The data is available on this link. I pick the data that has 1000 observations ².

Code

## Project 2 --------
## Read in the data project 2
exams <- read_csv('data/exams.csv') %>% 
  clean_names()

specifically, the data 8 variables and 1000 observations regarding exams scores. The following are the variables in the data.

Code

# Pairs plot for the data ----
GGally::ggpairs(exams)

I also examine the differences in maths scores and parents education. We see that parents with low levels of education tend to have kids with extremely low scores. The average score does not appear to be affected as these parents also tend to have kids with high math scores.

Code

## Math scores and parent level of education ----
exams %>% 
  ggplot(aes(x = parental_level_of_education,
             color = parental_level_of_education,
             y = math_score)) + 
  geom_violin() + 
  geom_jitter() + 
  labs(x = "Parental Level of Education",
       y = "Maths Score",
       title = "Maths Score vs Parents Level of Education") + 
  theme(legend.title = element_blank(),
        legend.position = "top") + 
  coord_flip()

Maths Score vs Parents Level of Education

2.2.1 Race and Test Preparation: Chi-Square Test

To get a sense of people that take test preparation scores, I prepare a table. We see a clear difference in the number of people that take test preparation courses.

Code

## Summary of test preparation by race ----
exams %>% 
  count(race_ethnicity, test_preparation_course) %>% 
  arrange(n) %>% 
  gt()

race_ethnicity	test_preparation_course	n
group A	completed	20
group E	completed	47
group A	none	48
group B	completed	78
group E	none	81
group D	completed	103
group B	none	111
group C	completed	116
group D	none	181
group C	none	215

To test whether this difference is significant, we do a chi-square test. Chi-Square test is a statistical method which used to determine if two categorical variables have a significant correlation between them. The two variables are selected from the same population. Furthermore, these variables are then categorised as Male/Female, Red/Green, Yes/No etc.

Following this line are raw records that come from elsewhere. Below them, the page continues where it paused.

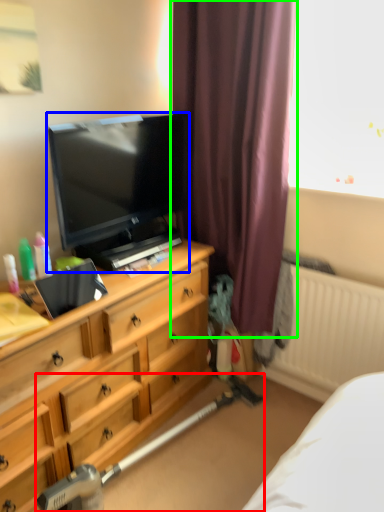 Question: Which object is positioned closest to equipment (highlighted by a red box)? Select from television (highlighted by a blue box) and curtain (highlighted by a green box).

Choices:
 (A) television
 (B) curtain

Answer: (A) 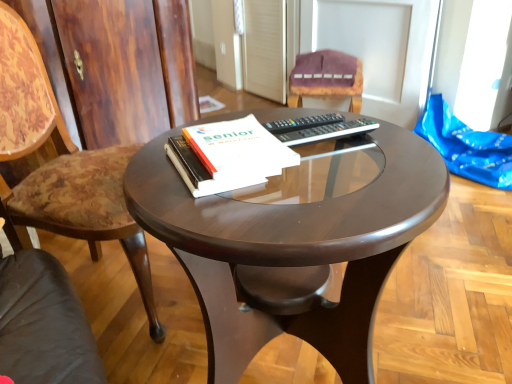 Question: Should I look upward or downward to see white paper at center?

Choices:
 (A) up
 (B) down

Answer: (A)

Question: Is velvet purple chair at upper center, which is the 2th chair from front to back, turned away from wooden chair at left, which is the second chair from right to left?

Choices:
 (A) no
 (B) yes

Answer: (A)

Question: From a real-world perspective, is velvet purple chair at upper center, arranged as the 1th chair when viewed from the back, physically above wooden chair at left, the first chair viewed from the front?

Choices:
 (A) yes
 (B) no

Answer: (B)

Question: Considering the relative sizes of velvet purple chair at upper center, which is the 2th chair from front to back, and wooden chair at left, the first chair viewed from the front, in the image provided, is velvet purple chair at upper center, which is the 2th chair from front to back, taller than wooden chair at left, the first chair viewed from the front,?

Choices:
 (A) yes
 (B) no

Answer: (B)

Question: Is velvet purple chair at upper center, which is the 2th chair from front to back, to the left of wooden chair at left, the first chair viewed from the front, from the viewer's perspective?

Choices:
 (A) yes
 (B) no

Answer: (B)

Question: From a real-world perspective, is velvet purple chair at upper center, the 2th chair when ordered from left to right, beneath wooden chair at left, which is the 2th chair in back-to-front order?

Choices:
 (A) no
 (B) yes

Answer: (B)

Question: Is velvet purple chair at upper center, arranged as the 1th chair when viewed from the back, smaller than wooden chair at left, which is the second chair from right to left?

Choices:
 (A) yes
 (B) no

Answer: (A)

Question: Are glossy wood coffee table at center and black plastic remote at center making contact?

Choices:
 (A) yes
 (B) no

Answer: (B)

Question: Can you confirm if glossy wood coffee table at center is positioned to the right of black plastic remote at center?

Choices:
 (A) yes
 (B) no

Answer: (B)

Question: Is glossy wood coffee table at center looking in the opposite direction of black plastic remote at center?

Choices:
 (A) yes
 (B) no

Answer: (B)

Question: Would you say glossy wood coffee table at center contains black plastic remote at center?

Choices:
 (A) no
 (B) yes

Answer: (B)

Question: From a real-world perspective, is glossy wood coffee table at center located higher than black plastic remote at center?

Choices:
 (A) no
 (B) yes

Answer: (A)

Question: Considering the relative sizes of glossy wood coffee table at center and black plastic remote at center in the image provided, is glossy wood coffee table at center shorter than black plastic remote at center?

Choices:
 (A) no
 (B) yes

Answer: (A)

Question: From the image's perspective, is wooden chair at left, which is the 2th chair in back-to-front order, located beneath white paper at center?

Choices:
 (A) yes
 (B) no

Answer: (A) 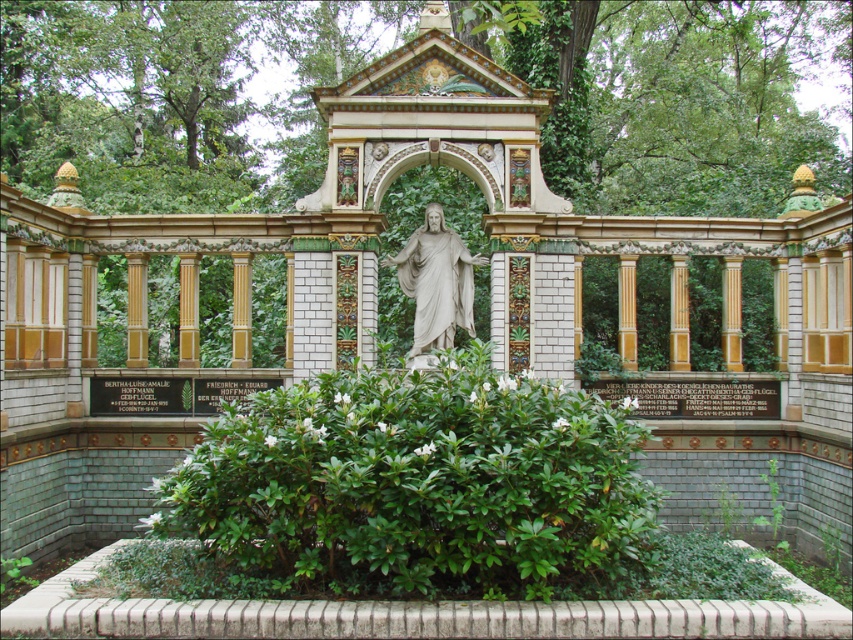 Looking at this image, can you confirm if green leafy bush at center is bigger than white marble statue at center?

Correct, green leafy bush at center is larger in size than white marble statue at center.

You are a GUI agent. You are given a task and a screenshot of the screen. Output one action in this format:
    pyautogui.click(x=<x>, y=<y>)
    Task: Click on the green leafy bush at center
    The image size is (853, 640).
    Given the screenshot: What is the action you would take?
    pyautogui.click(x=415, y=490) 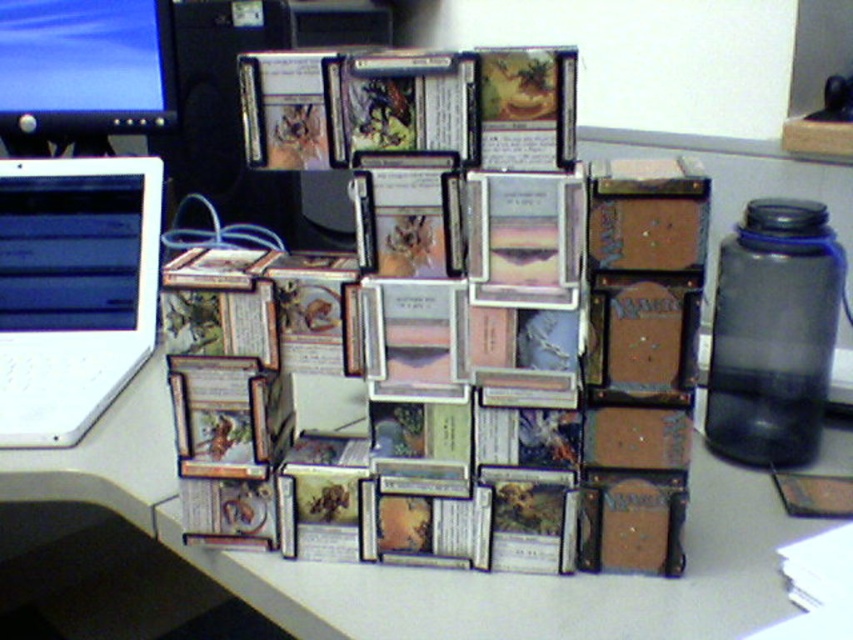 Question: Which of the following is the farthest from the observer?

Choices:
 (A) matte black monitor at upper left
 (B) matte black laptop at left
 (C) white plastic laptop at left

Answer: (A)

Question: Observing the image, what is the correct spatial positioning of smooth gray table at center in reference to matte black monitor at upper left?

Choices:
 (A) below
 (B) above

Answer: (A)

Question: Can you confirm if matte black monitor at upper left is thinner than matte black laptop at left?

Choices:
 (A) yes
 (B) no

Answer: (B)

Question: Which object is positioned farthest from the smooth gray table at center?

Choices:
 (A) white plastic laptop at left
 (B) matte black laptop at left
 (C) matte black monitor at upper left

Answer: (C)

Question: Which object is the closest to the smooth gray table at center?

Choices:
 (A) white plastic laptop at left
 (B) matte black monitor at upper left
 (C) matte black laptop at left

Answer: (A)

Question: Can you confirm if smooth gray table at center is positioned to the right of white plastic laptop at left?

We test the following hypotheses:

H0: There is NO significant difference in the rate of taking test preparation scores by race.

H1: There is a significant difference in the rate of taking test preparation scores by race.

We now run the test.

Code

## Chi-square test for test prep by race ----
chisq.test(table(exams$test_preparation_course, exams$race_ethnicity))


    Pearson's Chi-squared test

data:  table(exams$test_preparation_course, exams$race_ethnicity)
X-squared = 4, df = 4, p-value = 0.5

The p-value of 0.5 means that we go with the null hypothesis. There is no significant difference in the rates that different races and ethnicity take test preparation scores.

2.2.2 Are Maths Scores Above/Below Average? One Sample T-test

In this section, we test the hypothesis that the average grade in the maths test was greater than 66.6 (the average score for the maths test is 66.617). We run a one sample t-test that has the following assumptions.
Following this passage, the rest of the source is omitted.